I’d like to share a recent article of mine about open data and code for a shared future of humanity:
https://royalsocietypublishing.org/doi/10.1098/rspb.2024.1515
Thanks @hikinghack for linking me with this community!
I’d like to share a recent article of mine about open data and code for a shared future of humanity:
https://royalsocietypublishing.org/doi/10.1098/rspb.2024.1515
Thanks @hikinghack for linking me with this community!
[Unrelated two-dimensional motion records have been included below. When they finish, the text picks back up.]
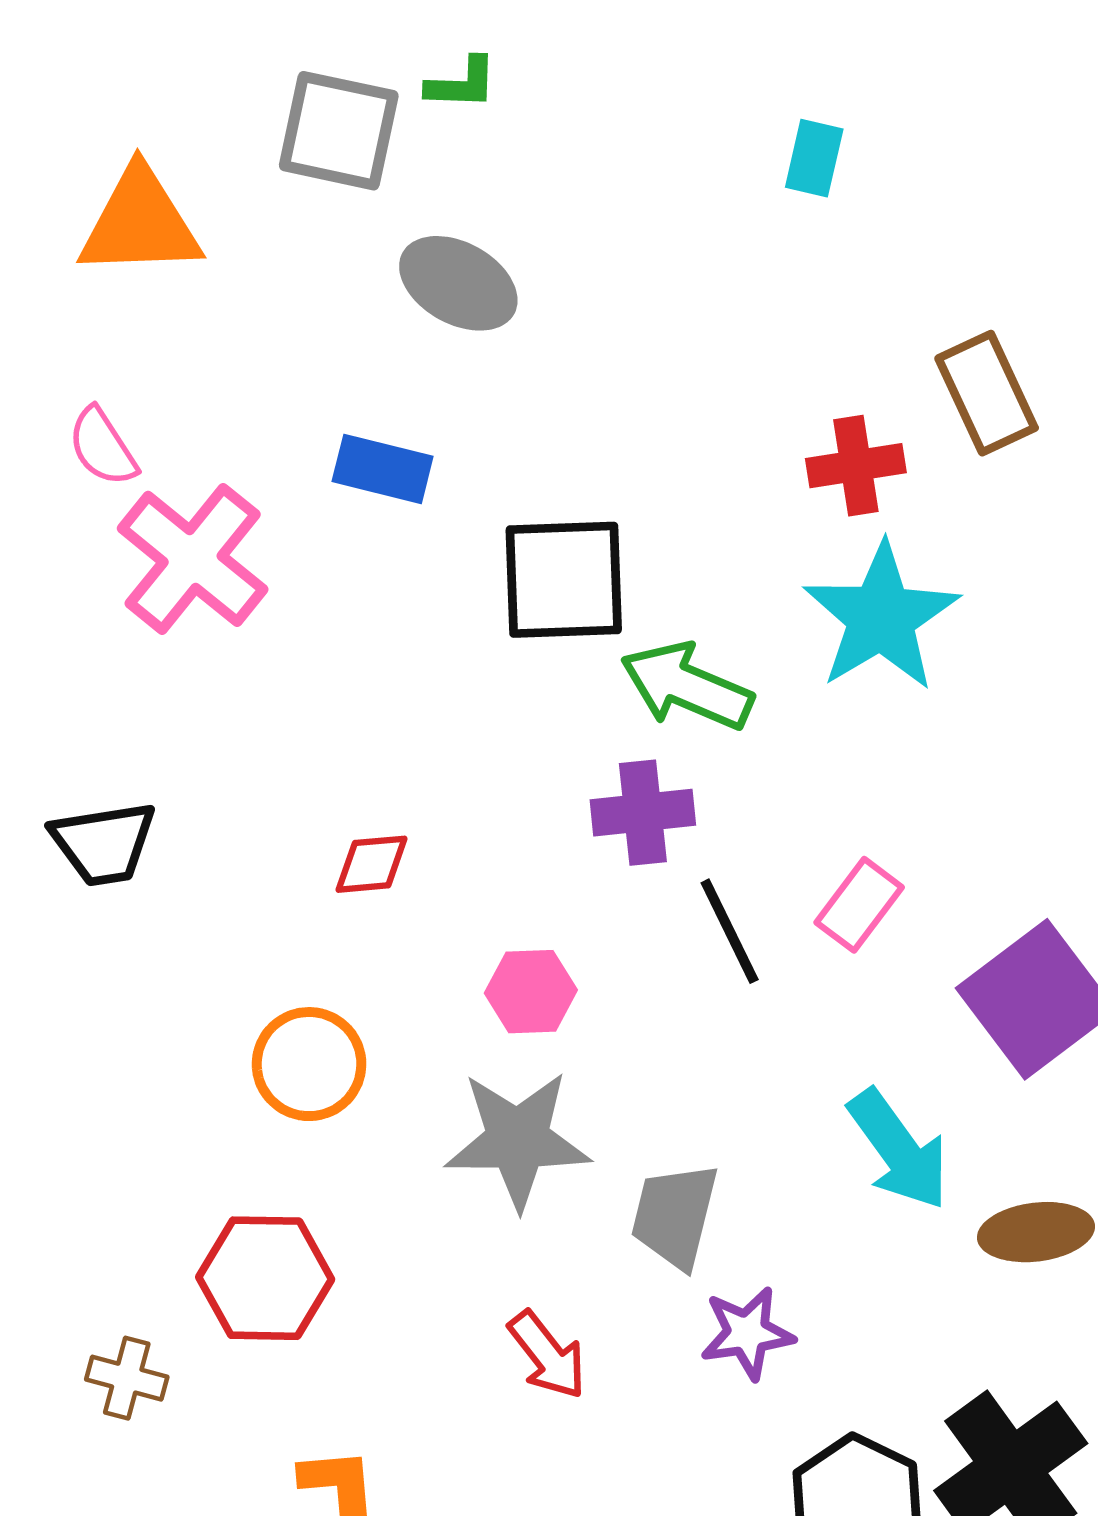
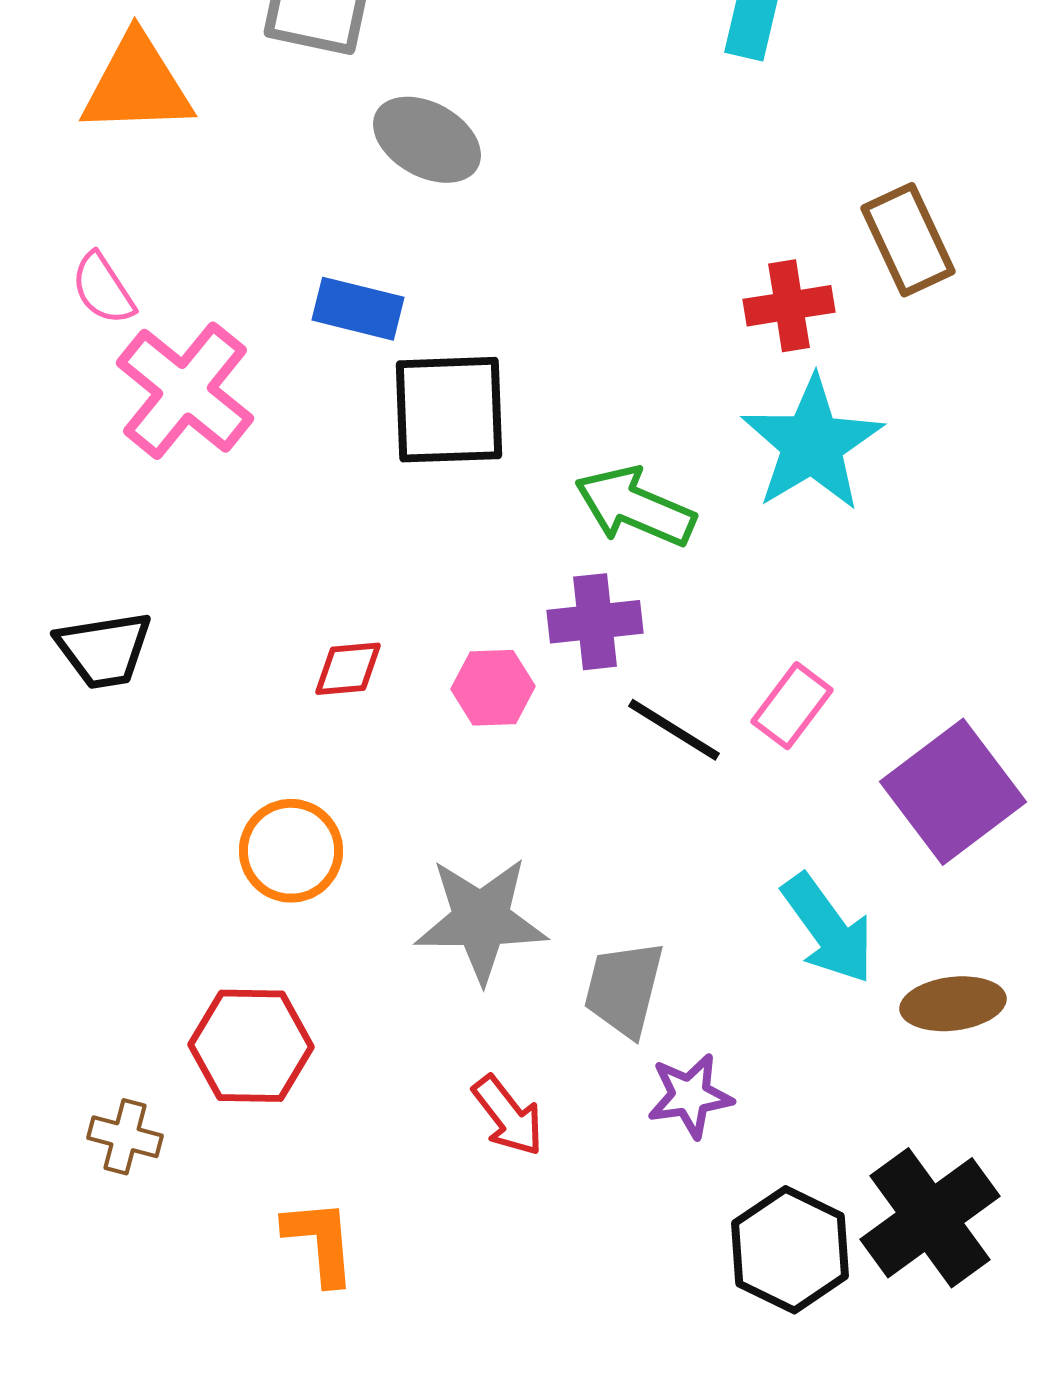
black square: (564, 580) -> (449, 410), moved
black line: (730, 931) -> (674, 730), turned -32
pink hexagon: (531, 992) -> (493, 688), moved

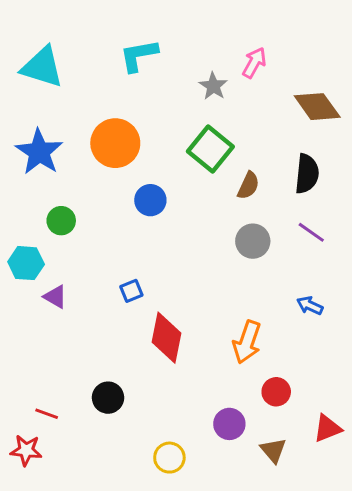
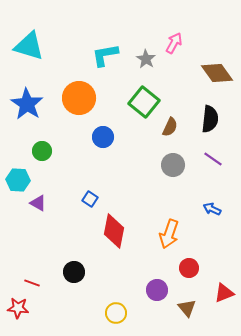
cyan L-shape: (139, 55) -> (105, 55), moved
blue square: (131, 291) -> (90, 199), turned -35

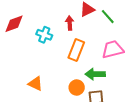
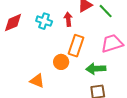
cyan cross: (44, 35) -> (44, 21), moved
orange circle: (77, 88) -> (61, 62), moved

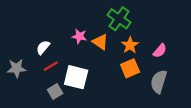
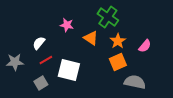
pink star: (79, 36) -> (67, 25), moved
gray semicircle: (159, 82) -> (135, 82), moved, turned 85
gray square: (55, 91) -> (41, 83), moved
Dear @AsymptoticAspiration , first of all, apologies, I have just read the abstract of your paper, I will try to read all of it as soon as possible. As a first experience, I felt a bit alarmed about the suggestion to store loads and loads of data and code as opposed to papers. I am worried that, if no major revolution occurs in the way data and code are stored so that they don’t hurt the environment as much, then we may fill the world with datacenters of which 99% will be minutiae and trivial data and useless code. On the other hand, if we allow an evolutionary sort of approach (or let’s say, historical, in the sense of how science until right before the data revolution) where the best paper and datasets stay and are studied, then we’ll have more space in the planet for things like homes for people and environment for the planet to survive.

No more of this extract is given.